人生は退屈しのぎであるとして、昔を振り返ってみると
18 歳ごろまでの義務教育 + α の期間ではスポーツ・友人がその退屈しのぎに大きな役割を担ってくれていました。
特に友人との旅は、親に力を借りなくてもどこにだって行けるんだって感覚が今でも心ときめくし、友人との音楽活動は初めての芸術活動だったのでとても楽しかったです。デンワ公園で、校庭で、ジャノメ公園で、スタジオペンタ吉祥寺店で、井の頭公園で、厚木の友達の家で遊んでいたら、時間がビュンビュンすぎて行きました。なんとなく友達関係が楽しくもあり、苦しくもあった記憶があるんですが、この頃は基本的には何も考えずに楽しく生きていた気がします。
18 歳から 23 歳ごろまでの大学生は恋人・仕事(ごっこ)がその役割にとって変わったように思います。
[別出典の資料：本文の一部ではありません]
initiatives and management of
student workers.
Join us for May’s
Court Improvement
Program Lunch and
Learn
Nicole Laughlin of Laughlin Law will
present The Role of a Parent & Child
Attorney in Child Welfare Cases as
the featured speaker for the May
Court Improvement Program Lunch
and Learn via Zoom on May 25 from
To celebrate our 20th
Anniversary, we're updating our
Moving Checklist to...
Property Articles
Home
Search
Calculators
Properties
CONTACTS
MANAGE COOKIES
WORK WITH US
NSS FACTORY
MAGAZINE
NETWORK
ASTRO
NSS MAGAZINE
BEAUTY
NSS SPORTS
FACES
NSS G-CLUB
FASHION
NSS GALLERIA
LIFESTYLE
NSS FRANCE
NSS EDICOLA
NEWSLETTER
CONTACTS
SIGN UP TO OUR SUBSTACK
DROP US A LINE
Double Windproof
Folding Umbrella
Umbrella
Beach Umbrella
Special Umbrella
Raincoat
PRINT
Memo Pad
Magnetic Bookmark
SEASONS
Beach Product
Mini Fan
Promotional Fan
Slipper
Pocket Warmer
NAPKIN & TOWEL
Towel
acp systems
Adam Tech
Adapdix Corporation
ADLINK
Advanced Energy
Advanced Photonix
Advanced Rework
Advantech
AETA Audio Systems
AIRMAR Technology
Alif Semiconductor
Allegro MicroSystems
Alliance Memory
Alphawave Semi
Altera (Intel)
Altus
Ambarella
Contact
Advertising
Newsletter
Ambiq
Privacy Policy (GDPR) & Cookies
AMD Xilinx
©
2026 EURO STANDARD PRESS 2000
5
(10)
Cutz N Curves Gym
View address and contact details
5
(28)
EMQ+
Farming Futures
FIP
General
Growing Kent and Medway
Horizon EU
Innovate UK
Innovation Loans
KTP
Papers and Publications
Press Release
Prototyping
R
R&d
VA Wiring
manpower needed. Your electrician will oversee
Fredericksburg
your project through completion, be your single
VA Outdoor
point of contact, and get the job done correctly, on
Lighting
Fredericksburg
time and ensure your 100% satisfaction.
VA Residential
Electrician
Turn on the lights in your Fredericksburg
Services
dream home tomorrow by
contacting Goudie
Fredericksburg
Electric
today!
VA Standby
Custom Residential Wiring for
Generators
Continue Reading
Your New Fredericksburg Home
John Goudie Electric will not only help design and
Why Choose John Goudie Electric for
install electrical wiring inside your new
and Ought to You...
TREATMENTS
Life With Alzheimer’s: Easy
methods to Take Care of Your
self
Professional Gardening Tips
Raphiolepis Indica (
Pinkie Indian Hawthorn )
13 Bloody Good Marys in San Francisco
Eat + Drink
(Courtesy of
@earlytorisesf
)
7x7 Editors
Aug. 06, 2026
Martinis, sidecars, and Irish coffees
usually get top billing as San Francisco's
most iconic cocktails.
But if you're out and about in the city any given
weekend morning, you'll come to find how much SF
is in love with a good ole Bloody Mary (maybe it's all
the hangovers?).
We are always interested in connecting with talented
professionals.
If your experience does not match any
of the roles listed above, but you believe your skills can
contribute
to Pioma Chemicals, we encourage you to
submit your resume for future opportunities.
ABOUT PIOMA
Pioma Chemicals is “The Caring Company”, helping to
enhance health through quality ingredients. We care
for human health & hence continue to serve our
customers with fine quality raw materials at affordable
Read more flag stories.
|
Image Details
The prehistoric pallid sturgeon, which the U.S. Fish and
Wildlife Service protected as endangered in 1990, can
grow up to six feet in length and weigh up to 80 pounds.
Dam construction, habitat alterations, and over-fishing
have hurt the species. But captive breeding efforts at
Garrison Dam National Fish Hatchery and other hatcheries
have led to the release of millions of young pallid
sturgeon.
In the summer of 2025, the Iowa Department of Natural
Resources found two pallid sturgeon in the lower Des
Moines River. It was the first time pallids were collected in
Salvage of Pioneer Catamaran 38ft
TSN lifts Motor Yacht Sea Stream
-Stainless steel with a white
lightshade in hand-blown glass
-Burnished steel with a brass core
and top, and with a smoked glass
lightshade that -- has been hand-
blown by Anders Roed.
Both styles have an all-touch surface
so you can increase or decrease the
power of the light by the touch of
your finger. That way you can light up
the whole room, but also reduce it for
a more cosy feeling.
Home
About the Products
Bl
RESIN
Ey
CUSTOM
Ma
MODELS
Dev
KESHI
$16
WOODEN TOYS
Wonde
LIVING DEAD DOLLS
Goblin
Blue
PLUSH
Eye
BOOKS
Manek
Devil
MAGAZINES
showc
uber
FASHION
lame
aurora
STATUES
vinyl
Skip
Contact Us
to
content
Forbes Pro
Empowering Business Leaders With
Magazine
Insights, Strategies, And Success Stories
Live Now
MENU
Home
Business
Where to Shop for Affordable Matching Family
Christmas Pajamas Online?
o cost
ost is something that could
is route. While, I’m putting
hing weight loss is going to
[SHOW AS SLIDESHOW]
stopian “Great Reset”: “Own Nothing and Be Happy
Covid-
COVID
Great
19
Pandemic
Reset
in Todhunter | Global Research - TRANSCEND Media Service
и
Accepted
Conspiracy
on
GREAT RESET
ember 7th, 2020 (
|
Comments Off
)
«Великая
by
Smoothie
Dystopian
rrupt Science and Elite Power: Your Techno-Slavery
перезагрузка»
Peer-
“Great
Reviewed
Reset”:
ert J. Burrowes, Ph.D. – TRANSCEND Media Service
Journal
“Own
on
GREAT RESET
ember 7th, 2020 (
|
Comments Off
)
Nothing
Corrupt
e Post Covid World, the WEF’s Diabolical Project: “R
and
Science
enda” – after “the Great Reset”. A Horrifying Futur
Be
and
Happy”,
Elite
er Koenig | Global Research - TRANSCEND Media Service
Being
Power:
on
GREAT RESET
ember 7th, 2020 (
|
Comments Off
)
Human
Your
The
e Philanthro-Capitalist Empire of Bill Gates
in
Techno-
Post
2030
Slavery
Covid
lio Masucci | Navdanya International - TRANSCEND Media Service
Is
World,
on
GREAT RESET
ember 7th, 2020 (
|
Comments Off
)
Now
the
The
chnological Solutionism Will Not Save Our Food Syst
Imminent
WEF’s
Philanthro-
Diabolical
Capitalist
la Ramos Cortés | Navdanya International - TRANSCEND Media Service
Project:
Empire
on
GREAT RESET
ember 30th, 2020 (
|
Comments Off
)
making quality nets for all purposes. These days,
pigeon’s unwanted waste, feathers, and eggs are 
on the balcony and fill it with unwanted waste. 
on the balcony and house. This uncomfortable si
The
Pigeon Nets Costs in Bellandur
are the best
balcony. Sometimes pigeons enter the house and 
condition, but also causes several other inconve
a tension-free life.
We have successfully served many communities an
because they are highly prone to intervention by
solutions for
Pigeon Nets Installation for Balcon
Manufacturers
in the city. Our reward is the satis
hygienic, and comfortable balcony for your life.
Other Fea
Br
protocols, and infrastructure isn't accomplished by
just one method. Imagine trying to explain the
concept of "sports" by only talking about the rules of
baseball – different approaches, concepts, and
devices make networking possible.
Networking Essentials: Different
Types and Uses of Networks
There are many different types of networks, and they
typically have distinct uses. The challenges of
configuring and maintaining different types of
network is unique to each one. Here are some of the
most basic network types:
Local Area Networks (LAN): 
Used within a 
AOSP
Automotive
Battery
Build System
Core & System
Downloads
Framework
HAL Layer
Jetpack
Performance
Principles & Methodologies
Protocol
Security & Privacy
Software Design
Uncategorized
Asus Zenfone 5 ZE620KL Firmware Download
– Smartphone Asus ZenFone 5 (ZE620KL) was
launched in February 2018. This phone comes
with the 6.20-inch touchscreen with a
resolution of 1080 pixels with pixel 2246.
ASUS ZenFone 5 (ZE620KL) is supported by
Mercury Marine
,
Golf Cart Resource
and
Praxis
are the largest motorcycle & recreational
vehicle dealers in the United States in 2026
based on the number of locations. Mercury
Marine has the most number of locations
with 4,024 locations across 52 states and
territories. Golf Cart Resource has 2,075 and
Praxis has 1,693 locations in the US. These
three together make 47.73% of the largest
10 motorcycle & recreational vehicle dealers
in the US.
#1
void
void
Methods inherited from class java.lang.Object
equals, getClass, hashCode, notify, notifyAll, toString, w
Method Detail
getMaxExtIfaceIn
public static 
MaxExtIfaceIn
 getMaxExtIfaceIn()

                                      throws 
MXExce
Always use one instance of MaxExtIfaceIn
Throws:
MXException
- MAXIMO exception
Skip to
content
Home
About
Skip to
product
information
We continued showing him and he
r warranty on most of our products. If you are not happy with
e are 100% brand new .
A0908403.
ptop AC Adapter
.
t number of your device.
当時 5 年間付き合っていた恋人と過ごした時間は、すごく穏やかで良い時間だったなと振り返って思います。恋人との関係性は人生に長期的な目線を持つきっかけになりました。そういえば、なんで結婚ってあるんだっけ?とか、子どもってどういう存在なんだっけ?とか、そもそも生きるってなんだっけ?みたいなことを考えだしたのはこのあたりからです。
一方、社会との接続が近づいてくるこの頃あたりから『生きていかなきゃ』という気持ちも芽生えてきて。その結果として、仕事に興味が出てきました。就業体験として猫のいる会社でインターンをしてみたり、パリピな会社でインターンしてみたり、会社を 2 つほど作ってみたりしました。まともに成立したものは少なく、今見てみれば仕事ごっこのようなものでしたが、社会の仕組みに触れることができたし、自分の生きる力の無さも実感できました。知らないことを考えたり、知る機会が多かったです。この頃あたりからは今の価値観に近い、退廃的な価値観が形成されていたように思います。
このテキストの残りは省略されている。